The question I often get is “Why SNHU?” On one level, my response is, “Who else?” We innovate and rethink education like few other institutions, and success in this formidable challenge will require both. In ample amounts. So we are bringing our low cost CBE degree to the table, but also exploring machine learning for assessment, and working with trusted on-the-ground partners. We also do scale better than most nonprofits, so the prospects of tens of thousands of students does not deter us. We do that now. In an industry where status is tied to exclusion, we live to bring education to the underserved. It’s in our institutional DNA. So I’d ask again, “Who else?”
On another and more personal level, my experience of visiting Kiziba Refugee Camp in 2015 was searing. On a remote hilltop, up a rutted dirt road, more than 17,000 refugees – mostly young people – live on 33 cents per day amidst squalor and mud huts with faded blue UN tarps for roofs. We visited with SNHU Trustees and students and brought toys and balls and such for the kids. A near riot broke out as children clawed and punched each other over not just the toys, but the mere plastic wrappers they came in. Guards waded into the crowd swinging sticks to break it up. It was appalling and we felt embarrassed and naive. We met with students to discuss the idea of bringing our program into the camp and I was haunted by the hopelessness and desperation in their eyes. I’ve visited tough places before – slums in India, a prison in Kenya, clinics in Cambodia – but Kiziba was the hardest.
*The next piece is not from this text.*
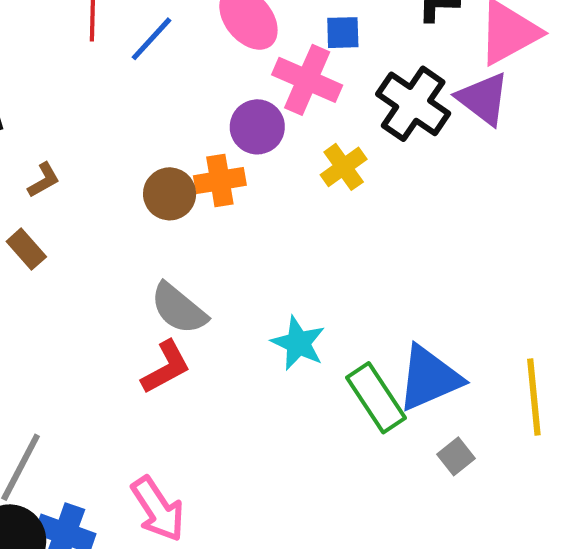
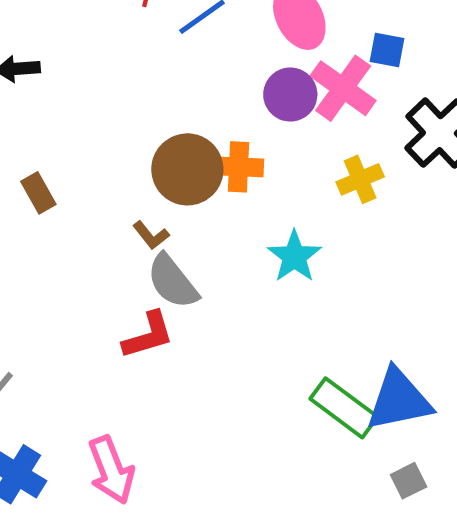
purple circle: (257, 127) -> (290, 95), moved
brown L-shape: (44, 180) -> (151, 235), moved, turned 69
brown circle: (170, 194) -> (187, 169), size x1.4
cyan star: (298, 343) -> (294, 256), moved
green rectangle: (376, 398) -> (344, 408), turned -32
As we later drove down the hill, the truck was silent, but for the quiet crying of some of the students. I couldn’t sleep that night and somewhere around 3 a.m., I finally got up and looked for something to read, to distract myself. A previous guest at the lodge had left a Vanity Fair magazine and I Ieafed through it with growing outrage, page after page touting $10,000 watches and $5,000 handbags. I grew up Catholic and with whatever innate guilt and other baggage comes with it, I’ve always valued its sense of complicity. The sense that our acts matter, have moral weight, and that we are connected to each other in our flawed humanity. I saw that ethos play out over and over again with my parents, who were always quick to give a helping hand to anyone in need. They took in more kids than I can count, sometimes for years, and my father would give his last dollar to a guy with his hand outstretched.
By the time the sun came up that next morning in Rwanda, I knew we had to act. In retrospect, I’m sure this was Chrystina’s plan all along. Bring us there, let us experience the camp and see the need, and know that we’d have to join her in doing something about it. How could we not? So one answer to the question of “Why SNHU?” is that we were there and there was no choice. There’s nothing noble about it. Noble is perhaps doing something when you do not have to. We had no choice, so call it “duty” instead. And maybe mission. Because that is what SNHU does.
This makes me honored and proud to be part of the SNHU family. How do we help or become part of it? Even if there is some menial task to be done, a phone call to make, or some way to be part of this greater thing, I would love to help. I know that I am not alone.
This is such an amazing initiative! I am so inspired by President LeBlanc’s incredible leadership. Proud to be part of SNHU!
President LeBlanc I am moved by your outreach to the ones most in need. Education is the best way to end these unthinkable living conditions for our brothers and sisters. Glad you see there is no choice involved in supporting the Kiziba Refugee Camp. Definitely, I would like to be a part of this service to humanity so please let me know how I can help. In oneness and in peace…
Great work. Education is a universal gift that everyone should enjoy. For those refugees in Africa in particular, this gift is even more precious given the benefits that a good education from SNHU can bring. I look forward to sharing my expertise with the students who need our support to prepare themselves for careers and a better life.
Honoured and proud to be a part of such an amazing initiative. Education, and the equal access to it for all, regardless of race and should be at the forefront of all countries development plans. SNHU’s Global Education Movement is truly fantastic!